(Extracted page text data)
▽

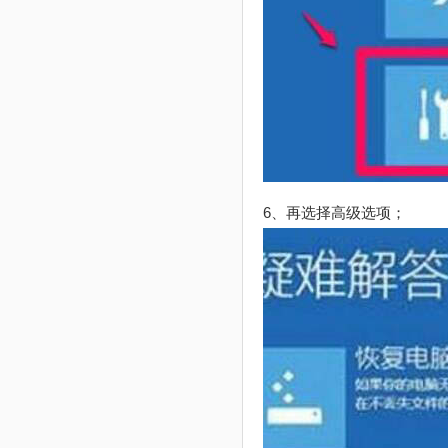
6、再选择高级选项；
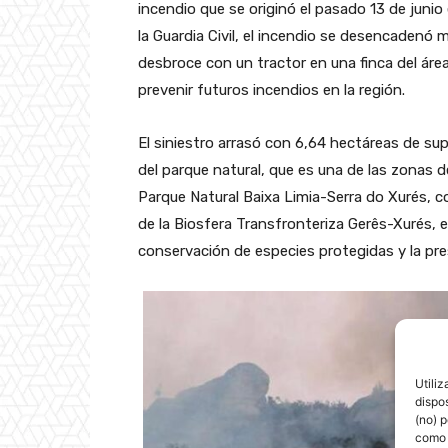
incendio que se originó el pasado 13 de junio
la Guardia Civil, el incendio se desencadenó 
desbroce con un tractor en una finca del área
prevenir futuros incendios en la región.
El siniestro arrasó con 6,64 hectáreas de su
del parque natural, que es una de las zonas d
Parque Natural Baixa Limia-Serra do Xurés, 
de la Biosfera Transfronteriza Gerês-Xurés, e
conservación de especies protegidas y la pres
Utili
dispo
(no) 
como 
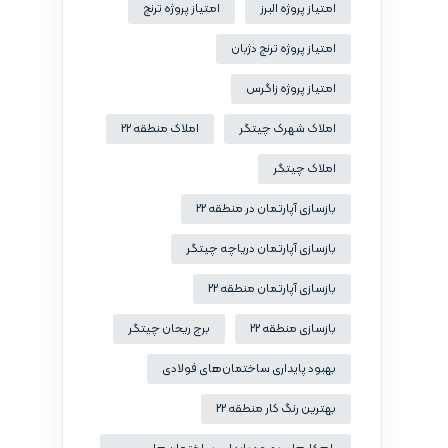
امتیاز پروژه البرز
امتیاز پروژه ترنج
امتیاز پروژه ترنج دژبان
امتیاز پروژه زاگرس
املاک شهرک چیتگر
املاک منطقه 22
املاک چیتگر
بازسازی آپارتمان در منطقه 22
بازسازی آپارتمان دریاچه چیتگر
بازسازی آپارتمان منطقه 22
بازسازی منطقه 22
برج ریحان چیتگر
بهبود پایداری ساختمان‌های فولادی
بهترین رنگ کار منطقه 22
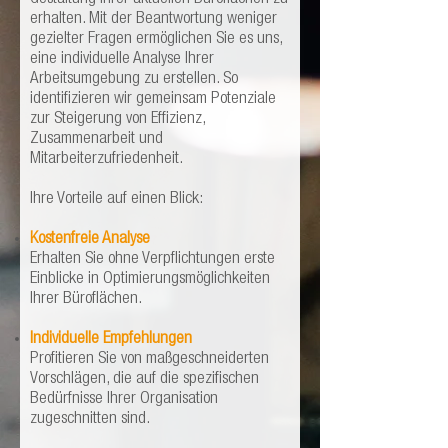
erhalten. Mit der Beantwortung weniger
gezielter Fragen ermöglichen Sie es uns,
eine individuelle Analyse Ihrer
Arbeitsumgebung zu erstellen. So
identifizieren wir gemeinsam Potenziale
zur Steigerung von Effizienz,
Zusammenarbeit und
Mitarbeiterzufriedenheit.
Ihre Vorteile auf einen Blick:
Kostenfreie Analyse
Erhalten Sie ohne Verpflichtungen erste
Einblicke in Optimierungsmöglichkeiten
Ihrer Büroflächen.
Individuelle Empfehlungen
Profitieren Sie von maßgeschneiderten
Vorschlägen, die auf die spezifischen
Bedürfnisse Ihrer Organisation
zugeschnitten sind.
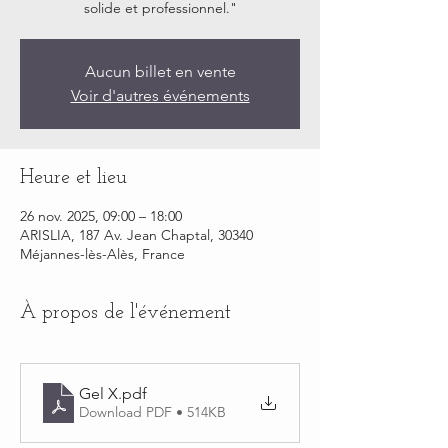
solide et professionnel."
Aucun billet en vente
Voir d'autres événements
Heure et lieu
26 nov. 2025, 09:00 – 18:00
ARISLIA, 187 Av. Jean Chaptal, 30340
Méjannes-lès-Alès, France
À propos de l'événement
Gel X
.pdf
Download PDF • 514KB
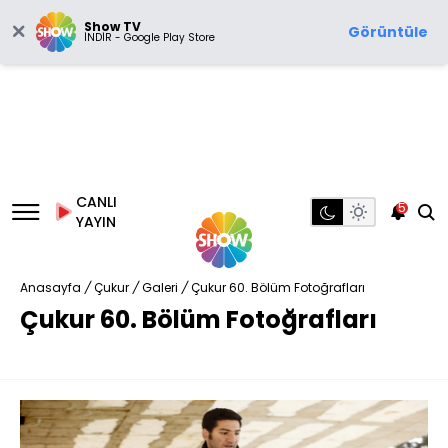
Show TV
Görüntüle
İNDİR - Google Play Store
CANLI
5
YAYIN
Anasayfa
/
Çukur
/
Galeri
/
Çukur 60. Bölüm Fotoğrafları
Çukur 60. Bölüm Fotoğrafları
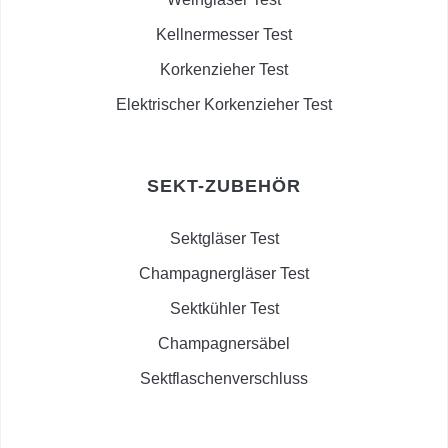
Kellnermesser Test
Korkenzieher Test
Elektrischer Korkenzieher Test
SEKT-ZUBEHÖR
Sektgläser Test
Champagnergläser Test
Sektkühler Test
Champagnersäbel
Sektflaschenverschluss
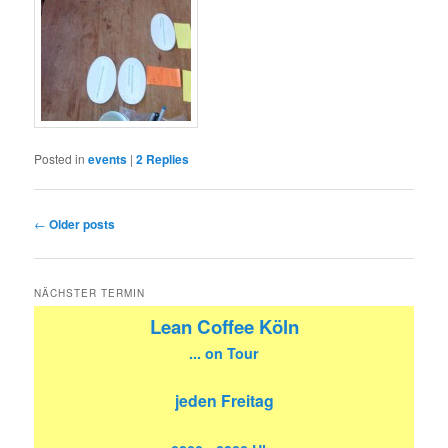
Posted in
events
|
2
Replies
Post
←
Older posts
navigation
NÄCHSTER TERMIN
Lean Coffee Köln
... on Tour
jeden Freitag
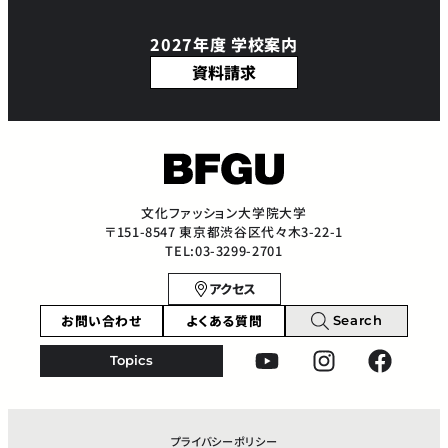
2027年度 学校案内
資料請求
文化ファッション大学院大学
〒151-8547 東京都渋谷区代々木3-22-1
TEL:03-3299-2701
アクセス
お問い合わせ
よくある質問
Search
Topics
プライバシーポリシー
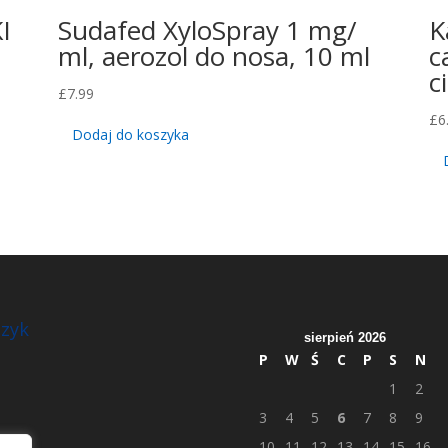
I
Sudafed XyloSpray 1 mg/
K
ml, aerozol do nosa, 10 ml
c
c
£
7.99
£
6
Dodaj do koszyka
zyk
sierpień 2026
P
W
Ś
C
P
S
N
1
2
3
4
5
6
7
8
9
10
11
12
13
14
15
16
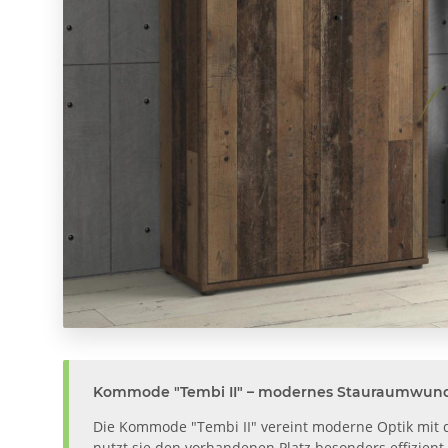
Kommode "Tembi II" – modernes Stauraumwund
Die Kommode "Tembi II" vereint moderne Optik mit d
nutzt sie den vorhandenen Platz besonders effizient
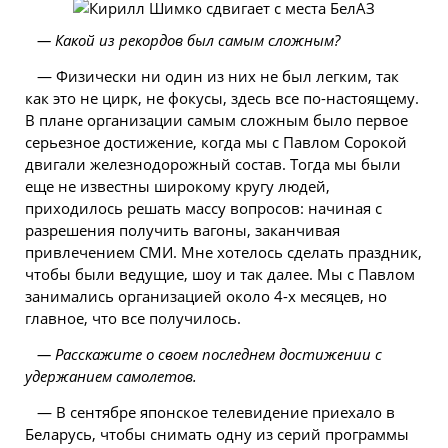
— Какой из рекордов был самым сложным?
— Физически ни один из них не был легким, так
как это не цирк, не фокусы, здесь все по-настоящему.
В плане организации самым сложным было первое
серьезное достижение, когда мы с Павлом Сорокой
двигали железнодорожный состав. Тогда мы были
еще не известны широкому кругу людей,
приходилось решать массу вопросов: начиная с
разрешения получить вагоны, заканчивая
привлечением СМИ. Мне хотелось сделать праздник,
чтобы были ведущие, шоу и так далее. Мы с Павлом
занимались организацией около 4-х месяцев, но
главное, что все получилось.
— Расскажите о своем последнем достижении с
удержанием самолетов.
— В сентябре японское телевидение приехало в
Беларусь, чтобы снимать одну из серий программы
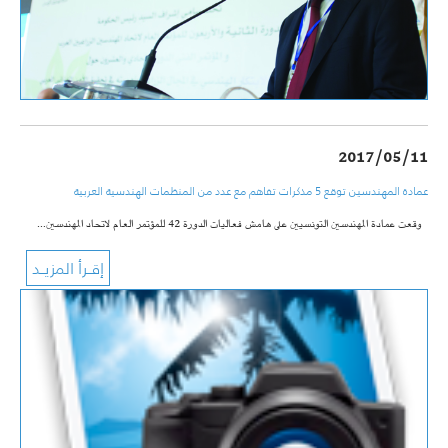
2017/05/11
عمادة المهندسين توقع 5 مذكرات تفاهم مع عدد من المنظمات الهندسية العربية
وقعت عمادة المهندسين التونسيين على هامش فعاليات الدورة 42 للمؤتمر العام لاتحاد المهندسين…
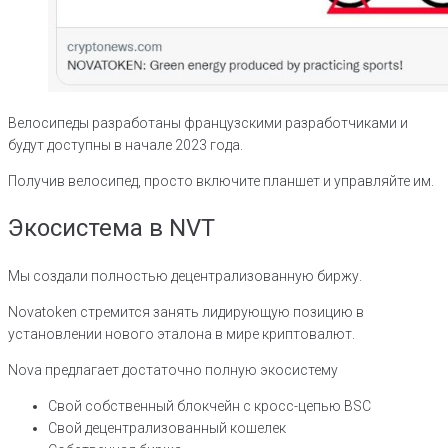
Велосипеды разработаны французскими разработчиками и
будут доступны в начале 2023 года.
Получив велосипед, просто включите планшет и управляйте им.
Экосистема в NVT
Мы создали полностью децентрализованную биржу.
Novatoken стремится занять лидирующую позицию в
установлении нового эталона в мире криптовалют.
Nova предлагает достаточно полную экосистему
Свой собственный блокчейн с кросс-цепью BSC
Свой децентрализованный кошелек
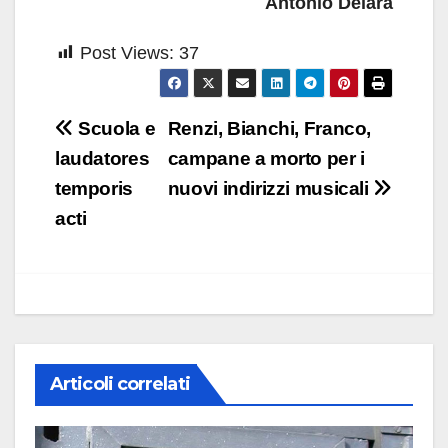
Antonio Deiara
Post Views:
37
Navigazione
Scuola e
Renzi, Bianchi, Franco,
articoli
laudatores
campane a morto per i
temporis
nuovi indirizzi musicali
acti
Articoli correlati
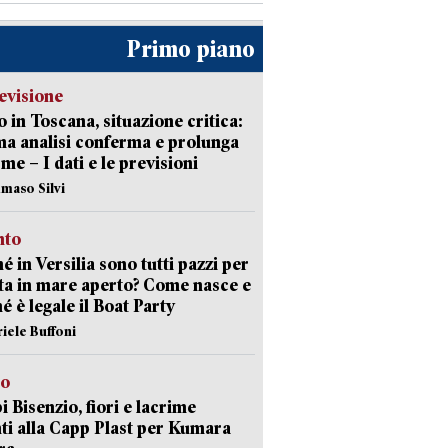
Primo piano
evisione
 in Toscana, situazione critica:
ima analisi conferma e prolunga
rme – I dati e le previsioni
maso Silvi
nto
é in Versilia sono tutti pazzi per
sta in mare aperto? Come nasce e
é è legale il Boat Party
riele Buffoni
to
 Bisenzio, fiori e lacrime
ti alla Capp Plast per Kumara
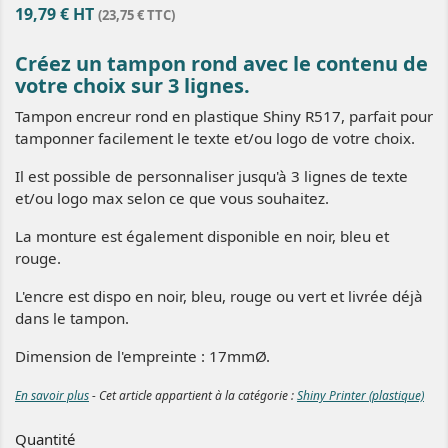
19,79 € HT
(23,75 € TTC)
Créez un tampon rond avec le contenu de
votre choix sur 3 lignes.
Tampon encreur rond en plastique Shiny R517, parfait pour
tamponner facilement le texte et/ou logo de votre choix.
Il est possible de personnaliser jusqu'à 3 lignes de texte
et/ou logo max selon ce que vous souhaitez.
La monture est également disponible en noir, bleu et
rouge.
L'encre est dispo en noir, bleu, rouge ou vert et livrée déjà
dans le tampon.
Dimension de l'empreinte : 17mmØ.
En savoir plus
- Cet article appartient à la catégorie :
Shiny Printer (plastique)
Quantité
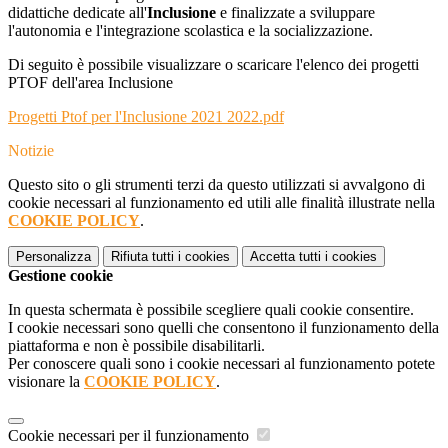
didattiche dedicate all'
Inclusione
e finalizzate a sviluppare
l'autonomia e l'integrazione scolastica e la socializzazione.
Di seguito è possibile visualizzare o scaricare l'elenco dei progetti
PTOF dell'area Inclusione
Progetti Ptof per l'Inclusione 2021 2022.pdf
Notizie
Questo sito o gli strumenti terzi da questo utilizzati si avvalgono di
cookie necessari al funzionamento ed utili alle finalità illustrate nella
COOKIE POLICY
.
Personalizza
Rifiuta tutti
i cookies
Accetta tutti
i cookies
Gestione cookie
In questa schermata è possibile scegliere quali cookie consentire.
I cookie necessari sono quelli che consentono il funzionamento della
piattaforma e non è possibile disabilitarli.
Per conoscere quali sono i cookie necessari al funzionamento potete
visionare la
COOKIE POLICY
.
Cookie necessari per il funzionamento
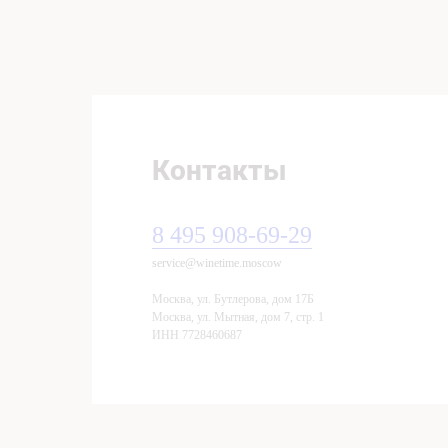
Контакты
8 495 908-69-29
service@winetime.moscow
Москва, ул. Бутлерова, дом 17Б
Mocква, ул. Мытная, дом 7, стр. 1
ИНН 7728460687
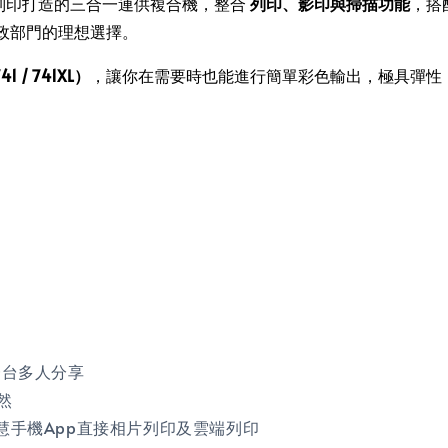
黑白文件列印打造的三合一連供複合機，整合
列印、影印與掃描功能
，搭
政部門的理想選擇。
 / 741XL）
，讓你在需要時也能進行簡單彩色輸出，極具彈性
式，一台多人分享
然
LPHY 智慧手機App直接相片列印及雲端列印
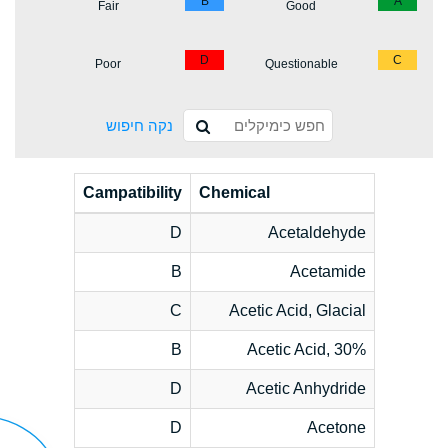
B
A
Fair
Good
D
C
Poor
Questionable
נקה חיפוש
Campatibility
Chemical
D
Acetaldehyde
B
Acetamide
C
Acetic Acid, Glacial
B
Acetic Acid, 30%
D
Acetic Anhydride
D
Acetone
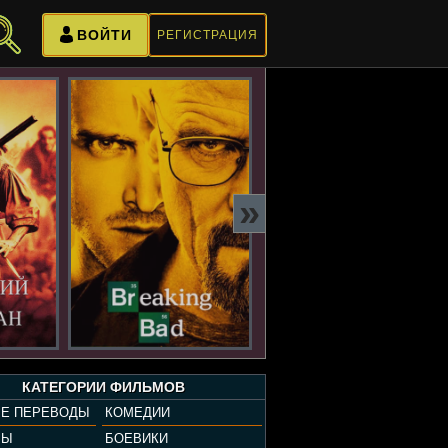
ВОЙТИ
РЕГИСТРАЦИЯ
»
КАТЕГОРИИ ФИЛЬМОВ
Е ПЕРЕВОДЫ
КОМЕДИИ
РЫ
БОЕВИКИ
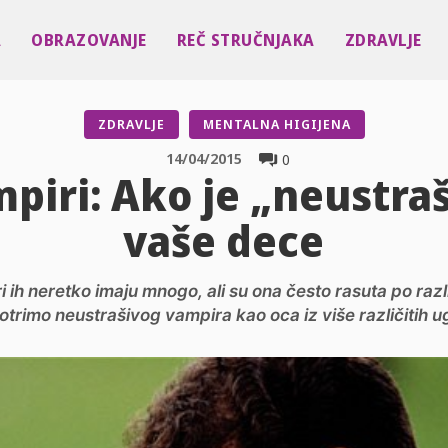
A
OBRAZOVANJE
REČ STRUČNJAKA
ZDRAVLJE
ZDRAVLJE
MENTALNA HIGIJENA
14/04/2015
0
piri: Ako je „neustraš
vaše dece
ri ih neretko imaju mnogo, ali su ona često rasuta po ra
trimo neustrašivog vampira kao oca iz više različitih u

△

- INSTRUCTIONS TO FOLLOW -
An exact copy is needed. It runs from the line above containing "Older posts" down to the line containing "in Toscana, situazione", both included, with no pictures.

- ANSWER BOX -
Older posts
navigation
NÄCHSTER TERMIN
Lean Coffee Köln
... on Tour
jeden Freitag
2027年度 学校案内
資料請求
文化ファッション大学院大学
〒151-8547 東京都渋谷区代々木3-22-1
TEL:03-3299-2701
アクセス
お問い合わせ
よくある質問
Search
Topics
プライバシーポリシー
I
Sudafed XyloSpray 1 mg/
K
ml, aerozol do nosa, 10 ml
c
c
£
7.99
£
6
Dodaj do koszyka
zyk
sierpień 2026
P
W
Ś
C
P
S
N
1
2
3
4
5
6
7
8
9
10
11
12
13
14
15
16
Kommode "Tembi II" – modernes Stauraumwund
Die Kommode "Tembi II" vereint moderne Optik mit d
nutzt sie den vorhandenen Platz besonders effizient
— Какой из рекордов был самым сложным?
— Физически ни один из них не был легким, так
как это не цирк, не фокусы, здесь все по-настоящему.
В плане организации самым сложным было первое
серьезное достижение, когда мы с Павлом Сорокой
двигали железнодорожный состав. Тогда мы были
еще не известны широкому кругу людей,
приходилось решать массу вопросов: начиная с
разрешения получить вагоны, заканчивая
привлечением СМИ. Мне хотелось сделать праздник,
чтобы были ведущие, шоу и так далее. Мы с Павлом
занимались организацией около 4-х месяцев, но
главное, что все получилось.
— Расскажите о своем последнем достижении с
удержанием самолетов.
— В сентябре японское телевидение приехало в
Беларусь, чтобы снимать одну из серий программы
2017/05/11
عمادة المهندسين توقع 5 مذكرات تفاهم مع عدد من المنظمات الهندسية العربية
وقعت عمادة المهندسين التونسيين على هامش فعاليات الدورة 42 للمؤتمر العام لاتحاد المهندسين…
Велосипеды разработаны французскими разработчиками и
будут доступны в начале 2023 года.
Получив велосипед, просто включите планшет и управляйте им.
Экосистема в NVT
Мы создали полностью децентрализованную биржу.
Novatoken стремится занять лидирующую позицию в
установлении нового эталона в мире криптовалют.
Nova предлагает достаточно полную экосистему
Свой собственный блокчейн с кросс-цепью BSC
Свой децентрализованный кошелек
Antonio Deiara
Post Views:
37
Navigazione
Scuola e
Renzi, Bianchi, Franco,
articoli
laudatores
campane a morto per i
temporis
nuovi indirizzi musicali
acti
Articoli correlati
Primo piano
evisione
 in Toscana, situazione critica:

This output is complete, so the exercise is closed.